→ **Work to complete**
Every line of the records must be repeated exactly; pictures stay out.
↓
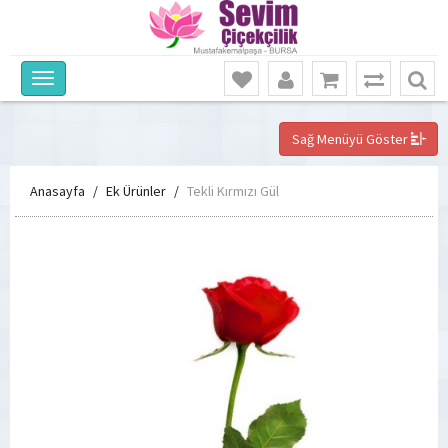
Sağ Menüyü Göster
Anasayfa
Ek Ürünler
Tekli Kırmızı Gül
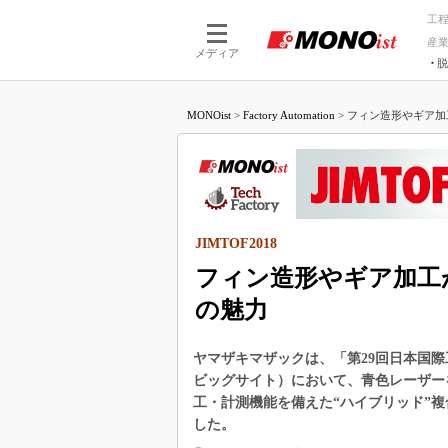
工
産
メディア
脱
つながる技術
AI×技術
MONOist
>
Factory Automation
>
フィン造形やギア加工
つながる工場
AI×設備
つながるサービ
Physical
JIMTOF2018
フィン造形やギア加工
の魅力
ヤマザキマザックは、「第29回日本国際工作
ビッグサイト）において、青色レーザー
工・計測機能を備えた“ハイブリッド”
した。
↑
→ **Task answer**
Sağ Menüyü Göster
Anasayfa
Ek Ürünler
Tekli Kırmızı Gül
工
産
メディア
脱
つながる技術
AI×技術
MONOist
>
Factory Automation
>
フィン造形やギア加工
つながる工場
AI×設備
つながるサービ
Physical
JIMTOF2018
フィン造形やギア加工
の魅力
ヤマザキマザックは、「第29回日本国際工作
ビッグサイト）において、青色レーザー
工・計測機能を備えた“ハイブリッド”
した。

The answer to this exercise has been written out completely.